>>>>>

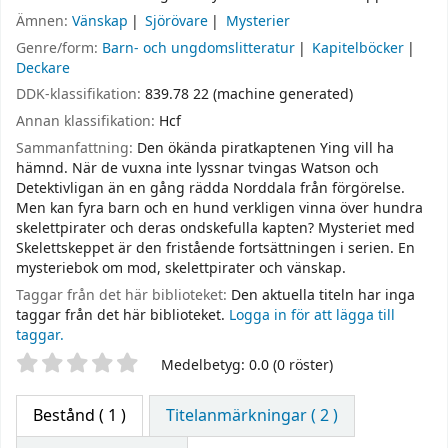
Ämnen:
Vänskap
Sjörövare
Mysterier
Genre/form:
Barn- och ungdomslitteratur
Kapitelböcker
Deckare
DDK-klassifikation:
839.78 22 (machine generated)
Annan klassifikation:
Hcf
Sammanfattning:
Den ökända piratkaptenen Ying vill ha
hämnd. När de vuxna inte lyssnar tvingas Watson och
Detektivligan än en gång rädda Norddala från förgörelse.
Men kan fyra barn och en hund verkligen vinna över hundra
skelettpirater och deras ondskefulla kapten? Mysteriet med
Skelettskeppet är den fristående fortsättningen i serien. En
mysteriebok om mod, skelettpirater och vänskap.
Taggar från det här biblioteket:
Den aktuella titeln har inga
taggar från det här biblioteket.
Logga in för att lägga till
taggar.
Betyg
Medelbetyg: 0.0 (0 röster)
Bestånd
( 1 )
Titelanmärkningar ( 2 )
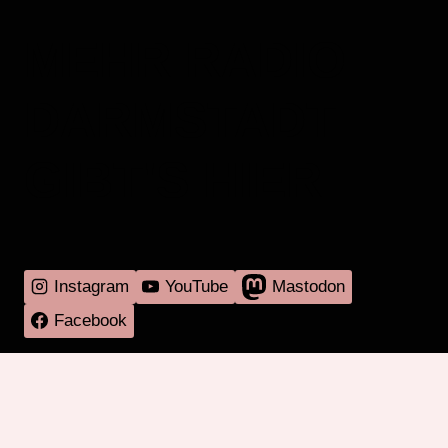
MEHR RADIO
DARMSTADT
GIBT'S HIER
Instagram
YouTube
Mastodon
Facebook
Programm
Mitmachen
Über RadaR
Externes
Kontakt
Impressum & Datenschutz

<<<<<
>>>>>

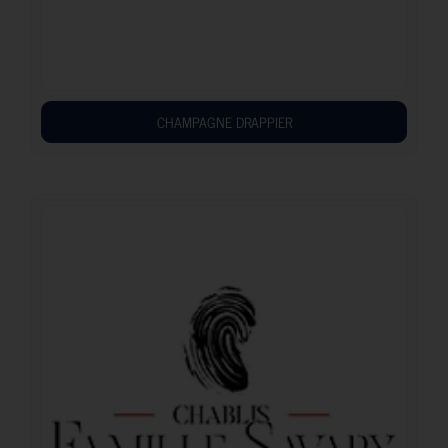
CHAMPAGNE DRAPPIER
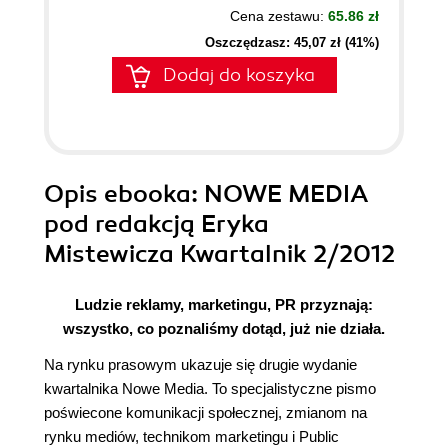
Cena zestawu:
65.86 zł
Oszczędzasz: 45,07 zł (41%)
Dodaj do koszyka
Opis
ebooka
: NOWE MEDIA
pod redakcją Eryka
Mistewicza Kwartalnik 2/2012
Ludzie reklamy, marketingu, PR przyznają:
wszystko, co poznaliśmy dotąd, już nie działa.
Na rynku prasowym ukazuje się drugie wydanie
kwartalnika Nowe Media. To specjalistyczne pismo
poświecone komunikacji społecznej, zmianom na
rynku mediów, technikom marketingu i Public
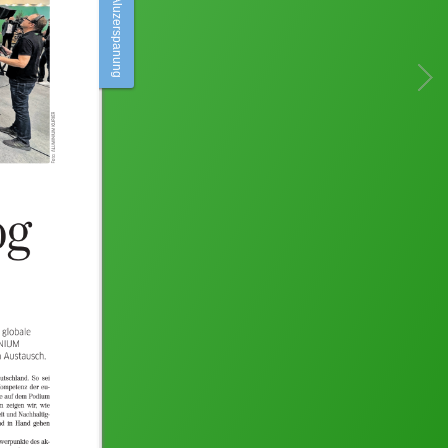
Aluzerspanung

<<<<<

- Assignment
Return each line of the listing that holds the string "rynku".

- Completed exercise
Na rynku prasowym ukazuje się drugie wydanie
rynku mediów, technikom marketingu i Public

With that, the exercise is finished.